The number of enforcement cases opened by the Financial Conduct Authority’s (FCA) dropped last year, but experts suggested the regulator was not resting on its laurels.
According to a Freedom of Information request submitted by law firm Reed Smith, in the year to March, the number of cases opened against firms dropped 67 per cent last year to 23 while cases opened against individuals fell 33 per cent to 74.
Despite the fall, the FCA has maintained its focus on insider dealing, with these cases representing the largest proportion of cases opened and closed against individuals in the last three financial years.
The fall comes despite the FCA’s determination to take a more active enforcement approach.
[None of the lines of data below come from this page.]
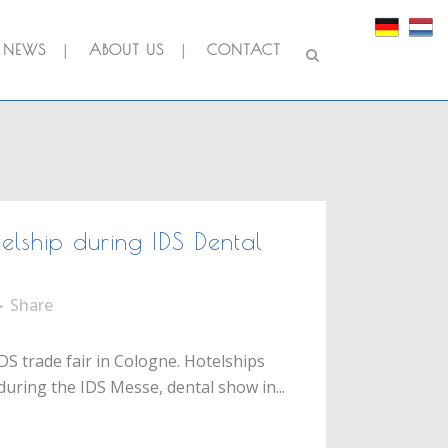
NEWS
ABOUT US
CONTACT
lship during IDS Dental
Share
DS trade fair in Cologne. Hotelships
during the IDS Messe, dental show in...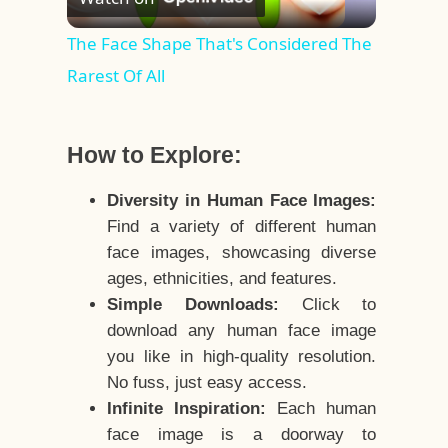
Video
The Face Shape That's Considered The
Rarest Of All
How to Explore:
Diversity in Human Face Images:
Find a variety of different human
face images, showcasing diverse
ages, ethnicities, and features.
Simple Downloads:
Click to
download any human face image
you like in high-quality resolution.
No fuss, just easy access.
Infinite Inspiration:
Each human
face image is a doorway to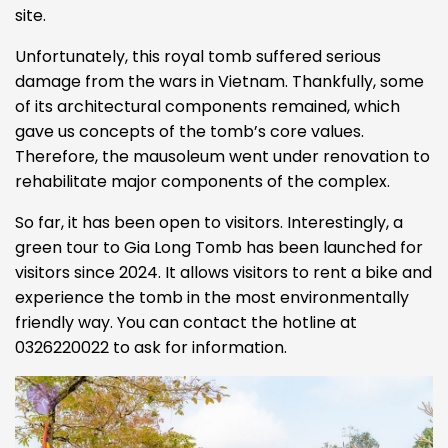
site.
Unfortunately, this royal tomb suffered serious
damage from the wars in Vietnam. Thankfully, some
of its architectural components remained, which
gave us concepts of the tomb’s core values.
Therefore, the mausoleum went under renovation to
rehabilitate major components of the complex.
So far, it has been open to visitors. Interestingly, a
green tour to Gia Long Tomb has been launched for
visitors since 2024. It allows visitors to rent a bike and
experience the tomb in the most environmentally
friendly way. You can contact the hotline at
0326220022 to ask for information.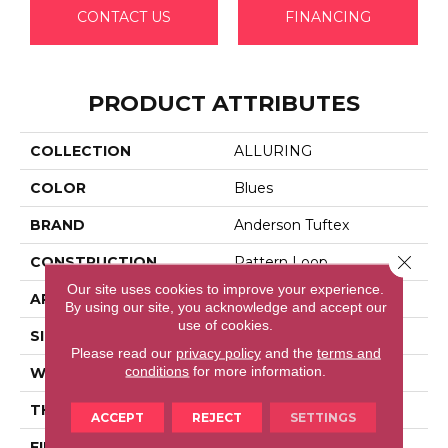
CONTACT US
FINANCING
PRODUCT ATTRIBUTES
COLLECTION
ALLURING
COLOR
Blues
BRAND
Anderson Tuftex
Close 
CONSTRUCTION
Pattern Loop
Our site uses cookies to improve your experience.
APPLICATION
Residential
By using our site, you acknowledge and accept our
use of cookies.
SIZE
12 Ft
Please read our
privacy policy
and the
terms and
conditions
for more information.
WIDTH
12 Ft
THICKNESS
0.239 In
ACCEPT
REJECT
SETTINGS
FIBER
100% Anso® High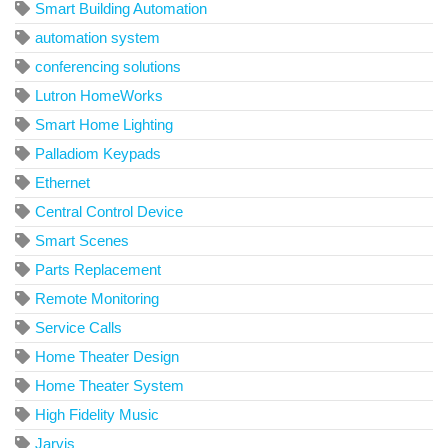
Smart Building Automation
automation system
conferencing solutions
Lutron HomeWorks
Smart Home Lighting
Palladiom Keypads
Ethernet
Central Control Device
Smart Scenes
Parts Replacement
Remote Monitoring
Service Calls
Home Theater Design
Home Theater System
High Fidelity Music
Jarvis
But experts suggested the fall in cases opened could reflect more assertive interventions earlier in the process.
Laura-May Scott, counsel at Reed Smith, added: “What appears to be a lack of enforcement activity may also be a reflection of the FCA making greater use of its intervention powers – that could well be one of the reasons that explain why the FCA appears to have been less active in recent years.”
Enforcement cancelled the authorisation of 201 firms for failing to meet minimum standards in 2022.
The regulator has also blocked applications from a number of firms seeking authorisation. 80 per cent of crypto firms applying for registration were rejected, for example.
An FCA spokesperson said: “we have also increasingly used earlier assertive interventions – for example shutting down firms where they’re not meeting standards.”
“Our approach of enforcing against serious misconduct is unchanged and we’re taking action against those causing the most harm in financial services – our action led to over £200m in fines in 2022,” they continued.
Partner at Reed Smith, Romin Dabir suggested that the trend of fewer cases was unlikely to continue.
“It could well be that the last year is something of an aberration as there is good evidence to suggest that in the first few months of the new financial year the FCA has redoubled its efforts. Consequently, we could see an uptick in enforcement activity in the not-too-distant future,” he said.
Enforcement cases may also be set to increase as the Consumer Duty comes into force at the end of the month.
The new regulation, which has been described as the biggest shake-up to financial services regulation for a decade, will force firms to deliver “good outcomes” for customers. Experts have suggested that the regulator will take “swift and comprehensive” action against firms that fail to fall in line.
The Prudential Regulation Authority (PRA) is also consulting on new enforcement rules which would enable early cooperation in the regulator’s investigations.
Regulators have come under pressure from firms to resolve regulatory investigations more swiftly.